Key Overseas Market Developments During the Spring Festival Holiday

Deep News07:31

During the Spring Festival holiday, significant events unfolded across global markets. Here is a summary of the key developments.

In a major legal setback, the U.S. Supreme Court ruled on the 20th that the International Emergency Economic Powers Act does not authorize the president to impose large-scale tariffs. This decision directly impacted the tariff policies of the previous administration. Later that day, an executive order was signed to terminate the relevant tariff measures previously enacted under this act. Following the ruling, a new 10% "global import tariff" was announced under Section 122 of the Trade Act of 1974, intended to last for 150 days. The following day, it was declared that this new tariff rate would be increased to 15%, effective immediately. U.S. Customs and Border Protection stated that tariffs levied under the IEEPA would cease from February 24, clarifying that this suspension does not affect any other tariffs.

The European Parliament has suspended its approval process for the EU-U.S. trade agreement. The chair of the parliament's International Trade Committee announced the decision to pause related work and delay a vote scheduled for the 24th, citing the need for clear rules and legal certainty amidst the "chaos" following the U.S. Supreme Court's ruling. The European Commission has demanded an explanation from the U.S. regarding the court's decision and clarity on future measures, emphasizing that EU businesses require fair treatment, predictability, and legal certainty.
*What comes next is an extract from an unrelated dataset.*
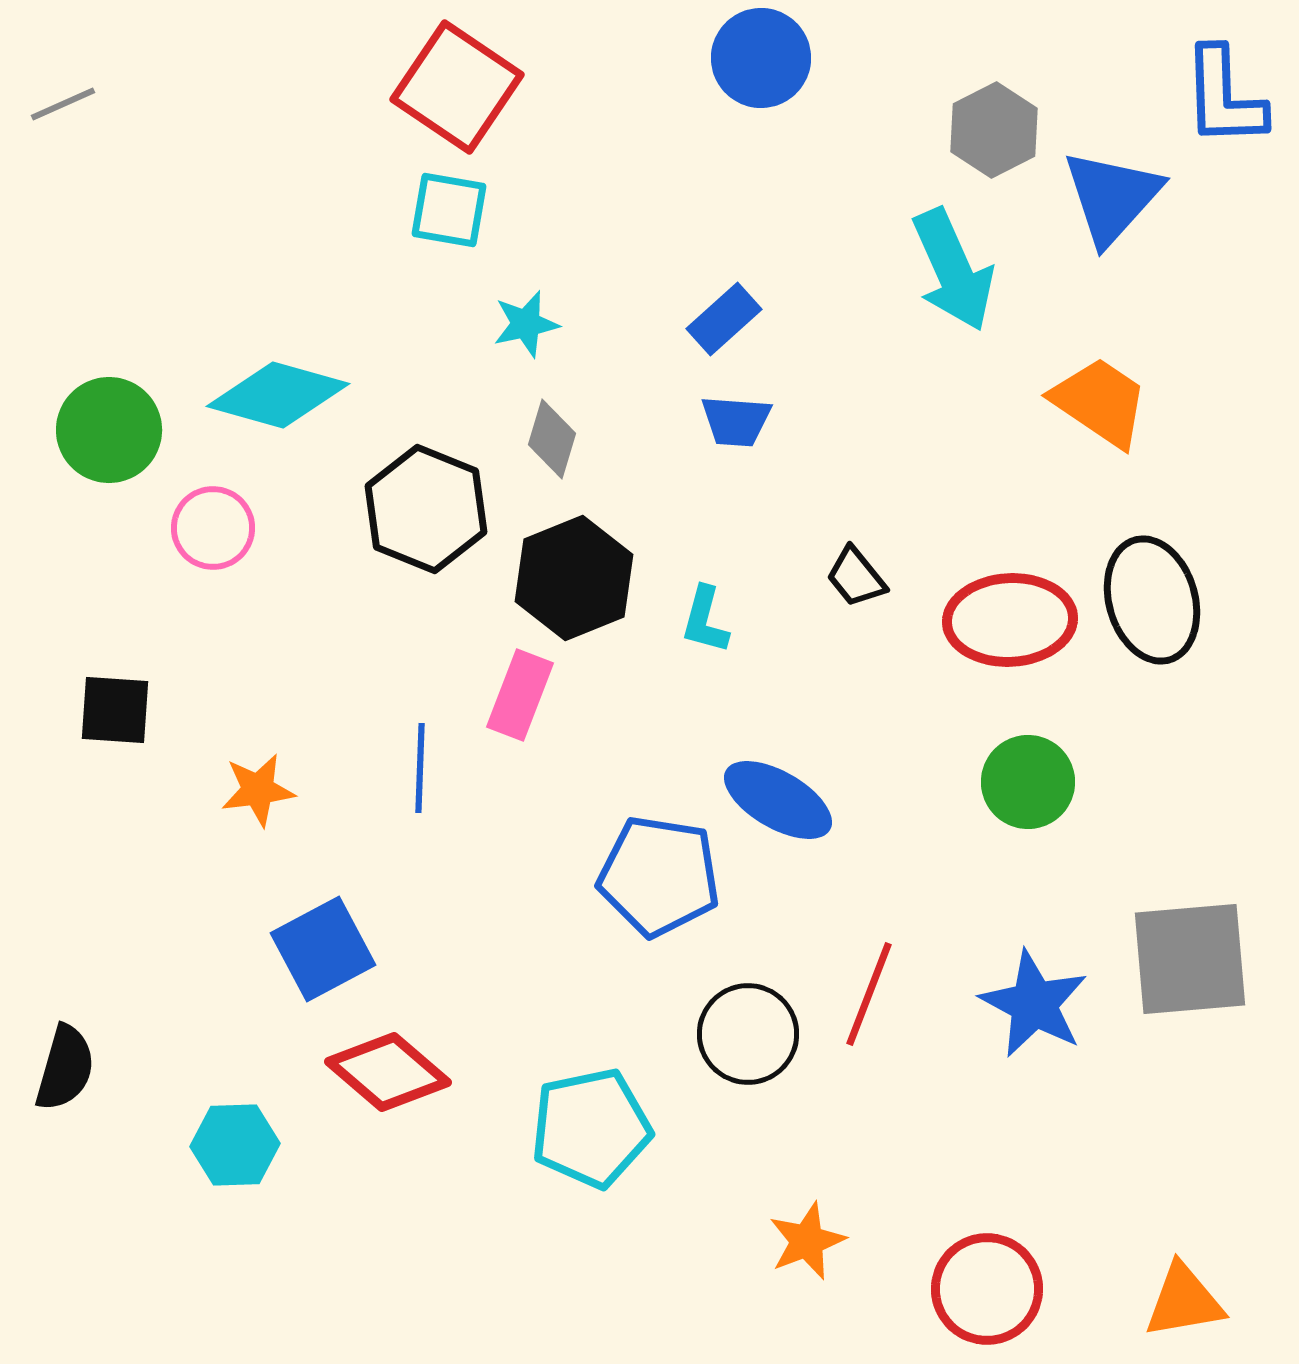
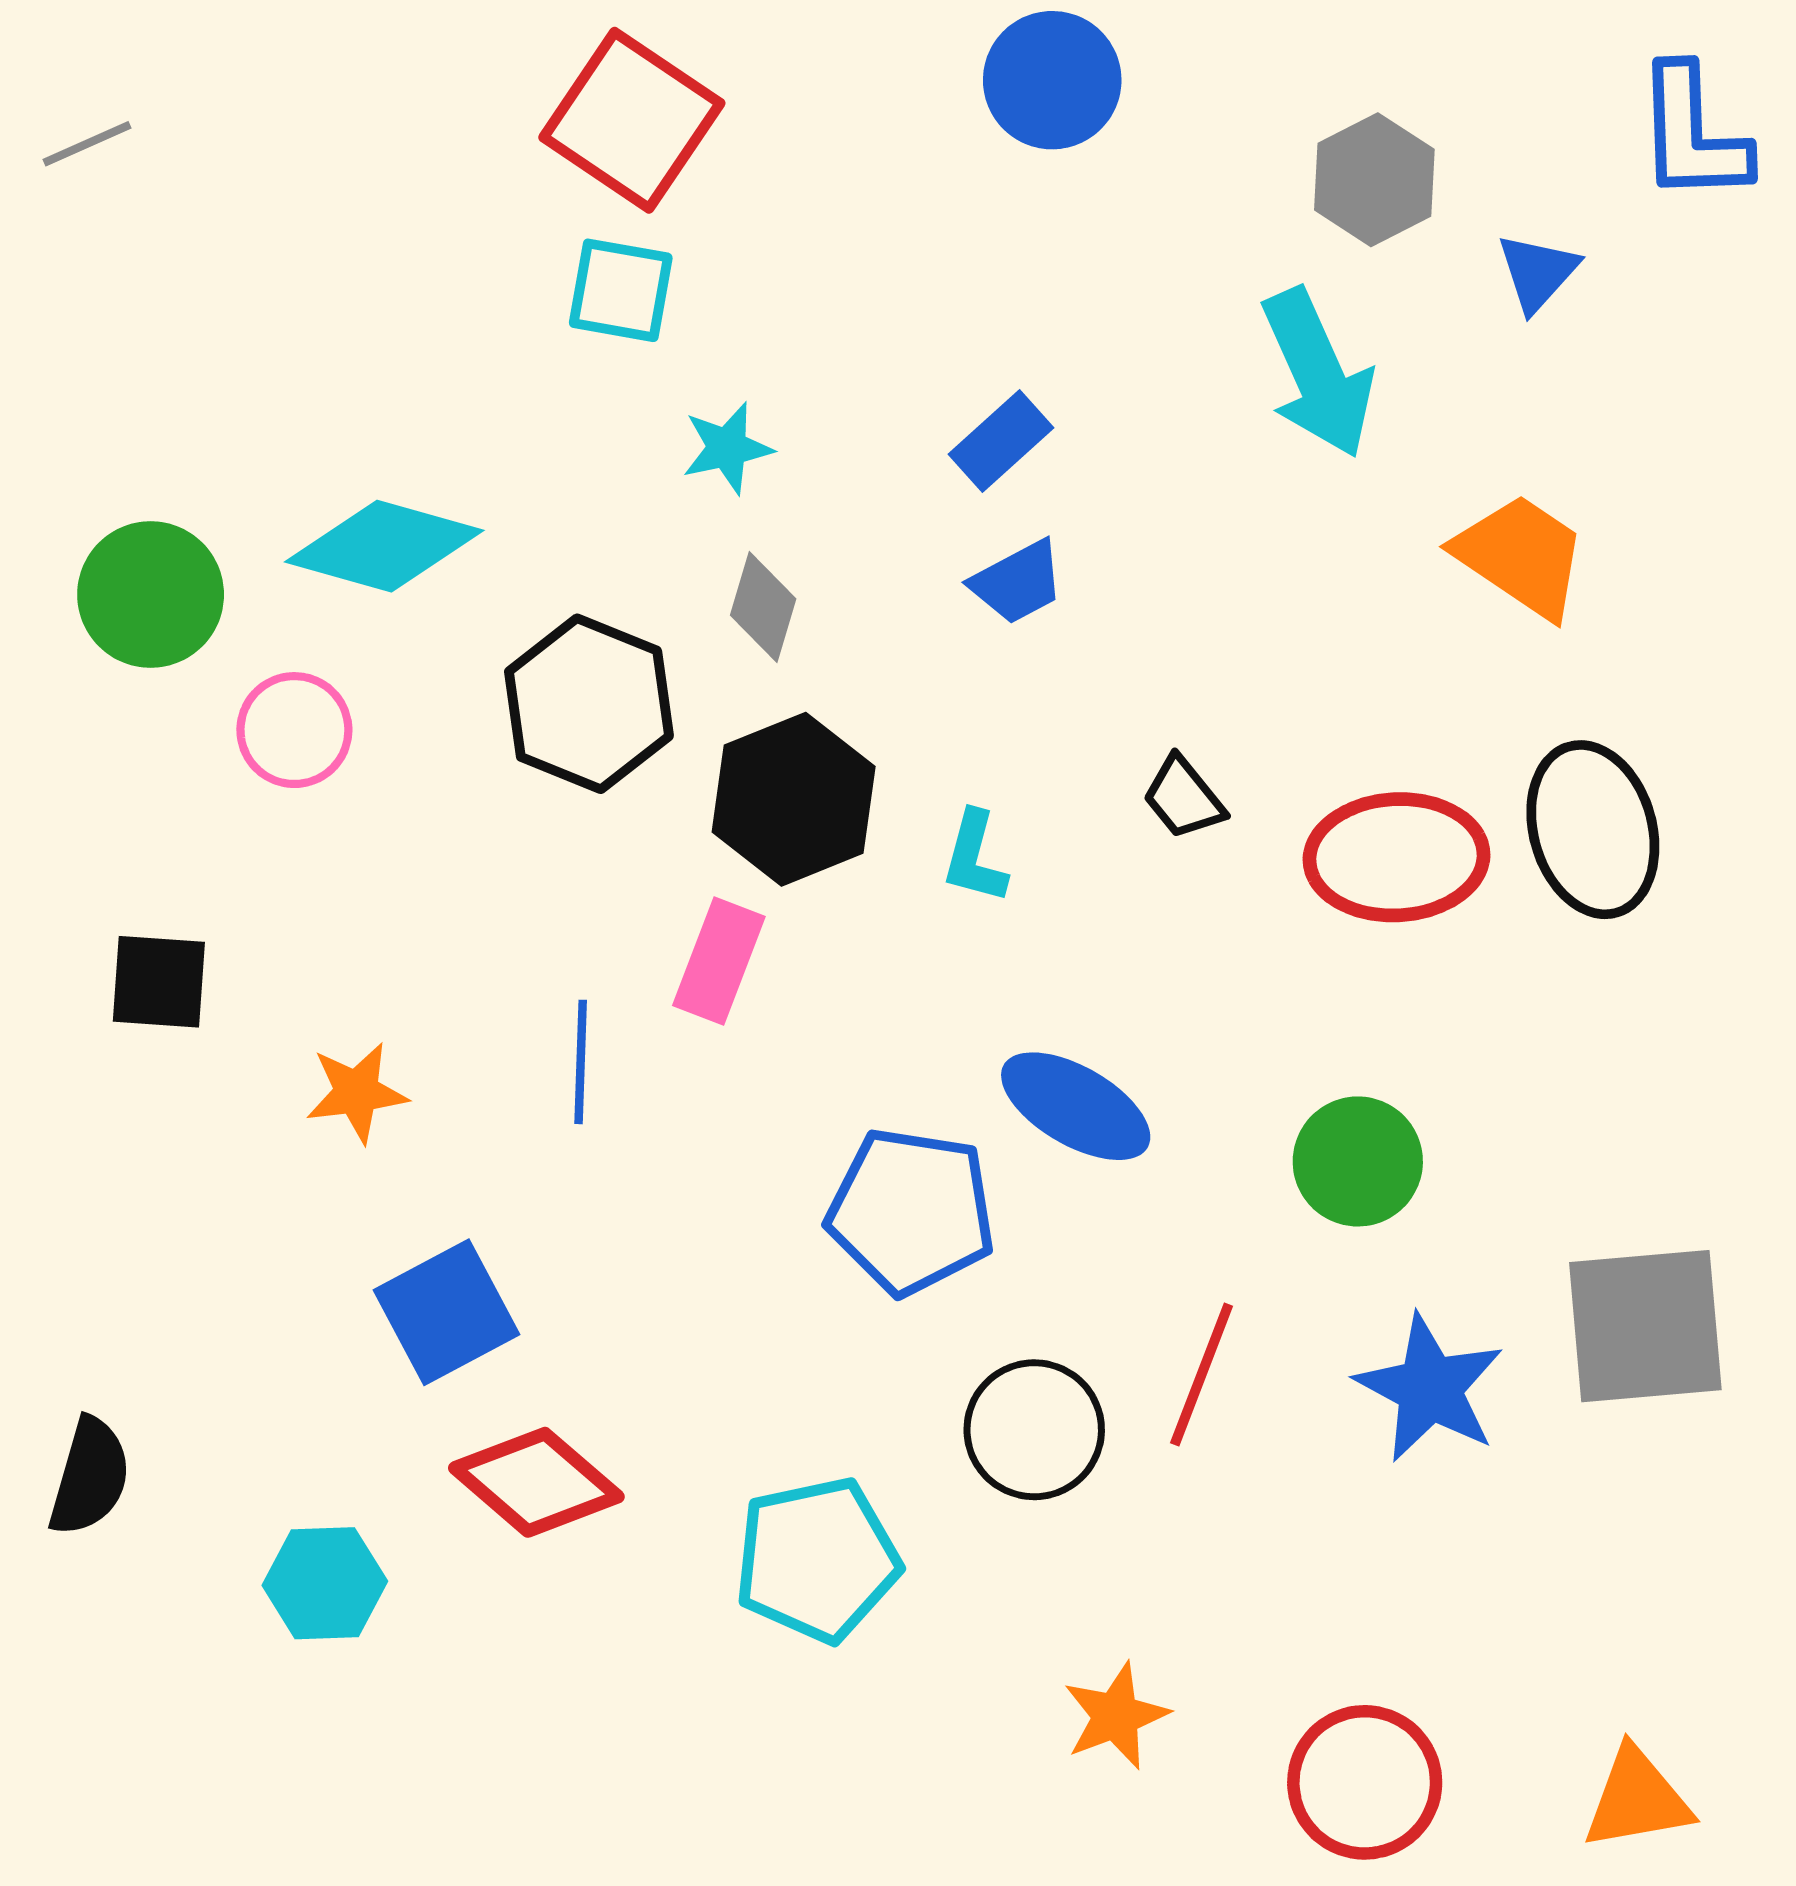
blue triangle: (1112, 197) -> (1538, 272), size x0.6
blue trapezoid: (736, 421) -> (1018, 582), turned -32
green circle: (1028, 782) -> (1358, 1161), moved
Regarding Iran, the EU's High Representative for Foreign Affairs called for a "diplomatic solution," stating that another war in the region is not needed. This comes amid speculation about potential negotiations and military options. A new round of talks between the U.S. and Iran is scheduled for the 26th.

U.S. economic data showed that real GDP growth for 2025 was 2.2%, down from 2.8% in 2024, marking the lowest growth rate since 2021. Fourth-quarter growth slowed significantly to an annualized rate of 1.4%.

In the UK, the Consumer Price Index rose 3.0% year-on-year in January, down from 3.4% in December. Canada's goods trade deficit widened significantly to C$31.3 billion in 2025. Japan's core CPI, excluding fresh food, rose 2.0% in January, marking the 53rd consecutive month of increase.

NASA announced another delay for the Artemis II crewed lunar mission due to a newly identified issue with the rocket, making a March launch impossible. A major winter storm threatened the U.S. Northeast, leading to thousands of flight cancellations and power outage warnings for hundreds of thousands of homes.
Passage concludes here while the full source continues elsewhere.